The Universe as a whole may have positive, negative, or zero curvature. A universe with positive curvature would curve back on itself like the surface of a sphere so that one could in principle travel out into space and eventually end back at the same place. Such a universe is a closed universe, having finite size. A universe with negative curvature, however, would be an open universe, infinite in size.

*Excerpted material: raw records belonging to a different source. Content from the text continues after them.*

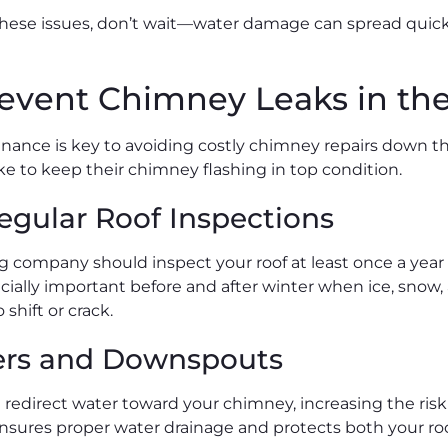
 these issues, don’t wait—water damage can spread quickly
event Chimney Leaks in the
ance is key to avoiding costly chimney repairs down th
 to keep their chimney flashing in top condition.
egular Roof Inspections
ng company should inspect your roof at least once a year 
cially important before and after winter when ice, snow
 shift or crack.
ers and Downspouts
redirect water toward your chimney, increasing the risk
sures proper water drainage and protects both your roo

The curvature of space can be measured with geometric tests. Observations of the cosmic background radiation provide such a geometric test, with the result that the Universe has zero curvature (see cosmology). In other words, it is spatially flat (Euclidean) and infinite in both space and time. One possible explanation is provided by the theory of the inflationary universe, which proposes that the Universe expanded extremely quickly shortly after the Big Bang. If inflationary theory is true, our entire observable Universe, over 10 billion light years in size, may be only a speck within the greater Universe—and this may explain why we fail to see any curvature. Returning to the analogy of the surface of a sphere, if the triangle on the sphere is small compared with the size of the sphere, the sum of the angles in a triangle will not differ significantly from 180°. If the theory of inflation is correct, the Universe beyond our horizon may actually have positive or negative curvature, but we see too small a part of it to detect the curvature.